Antonio A. Casilli : En attendant les robots — Enquête sur le travail du clic (Le Seuil, 2019, collection « La Couleur des idées »)
Antonio Casilli produit avec ce livre une analyse remarquable des soubassements de l’économie de l’internet et des transformations en profondeur qu’elle fait subir au mode de production capitaliste. Au lieu de s’ébahir sur les miracles des machines ou de dénoncer les GAFAM, il montre les mécanismes qui permettent aux grands propriétaires des plateformes de centraliser la plus-value. Ce mécanisme est généralement masqué derrière « l’intelligence artificielle » qui n’est rien d’autre que le moyen de mettre les hommes au service des machines. La meilleure métaphore de cette intelligence artificielle, c’est le joueur d’échecs mécanique du baron von Kempelen (1769) un pseudo-automate représentant un ottoman jouant aux échecs, animé par un nain caché dans les mécanismes et dirige les mouvements de la marionnette grâce à un système de miroirs qui lui montre l’échiquier. Significativement, Amazon a baptisé son organisation de distribution de « digital labor » « Mechanical Turk », révélant ce qu’est la réalité du traitement massif de données (« big data ») par la soi-disant « intelligence artificielle ».
Le livre de Casalli
est centré sur l’étude des « tâcherons » du clic, tout ce travail invisible qui
fait fonctionner les plateformes. « Cette dynamique technologique et sociale
pointe la métamorphose du geste productif humain en micro-opérations
sous-payées ou non payées, afin d’alimenter une économie informationnelle qui
se base principalement sur l’extraction de données et sur la délégation à des
opérateurs humains de tâches productives constamment dévaluées, parce que
considérées comme trop petites, trop peu ostensibles, trop ludiques ou trop peu
valorisantes. » (14) Le « digital labor » produit « l’externalisation du
travail et sa fragmentation. » Les plateformes sont l’organisation de cette
nouvelle division du travail qui produit une nouvelle forme du « travail en
miettes » que dénonçait jadis Georges Friedmann.
Casalli commence par
mettre en question le grand récit de l’automation qui aboutirait selon ses
hérauts à la fin du travail (Sur ce même sujet, j’ai écrit en1997, La fin du
travail et la mondialisation. Idéologie et réalité sociale). « Plutôt qu’à la disparition programmée
du travail, on assiste à son déplacement ou à sa dissimulation hors du champ de
vision des citoyens, mais aussi des analystes et des décideurs politiques,
prompts à adhérer au storytelling des capitalistes des plateformes. » (25) De
manière presque provocatrice, il montre que les humains non seulement se
mettent au service des robots, mais sont même appelés à les remplacer — il
retrouve ici les analyses de Marx dans le livre I du Capital qui
montre que les capitalistes n’ont aucune obsession pour l’automation dès lors
que le « coût du travail » est suffisamment bas. Bien au contraire, à certains
égards, ils préfèrent les « automates humains » qui coûtent finalement beaucoup
moins cher. En outre, les machines n’apprennent pas toutes seules, il faut des
humains pour leur apprendre à penser. Des travailleurs (payés au lance-pierre)

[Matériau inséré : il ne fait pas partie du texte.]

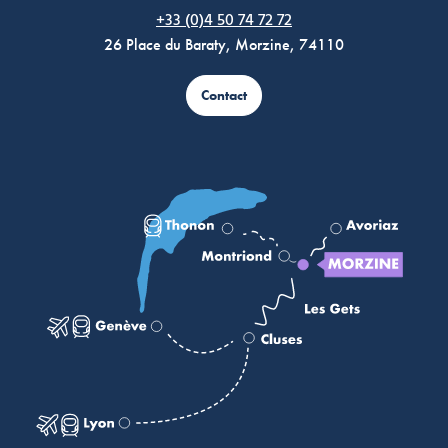
Morzine Avoriaz
+33 (0)4 50 74 72 72
26 Place du Baraty, Morzine, 74110
Contact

et des usages travaillant gracieusement fournissent aux machines les éléments
indispensables au fonctionnement de la « machine learning ». « les “machines” ne peuvent exister sans le concours des humains prêts à leur enseigner
comment penser. » (32) Ainsi « l’artificialité
de l’intelligence artificielle réside justement en cela : que, tout en ne nécessitant aucun discernement,
ces tâches produisent, pour autant, telle une propriété émergente, un semblant
d’intelligence. » (33) Les exemples sont nombreux : reconnaissance
de caractère par les clics sur le reCAPTCHA, validation des traductions dites
automatiques, validation de la reconnaissance d’image, etc. : « Le programme scientifique de l’intelligence
artificielle devient alors indissociable d’une certaine cybernétique, c’est-à-dire
d’un art de contrôler les êtres humains
et de discipliner l’exécution de leurs activités. »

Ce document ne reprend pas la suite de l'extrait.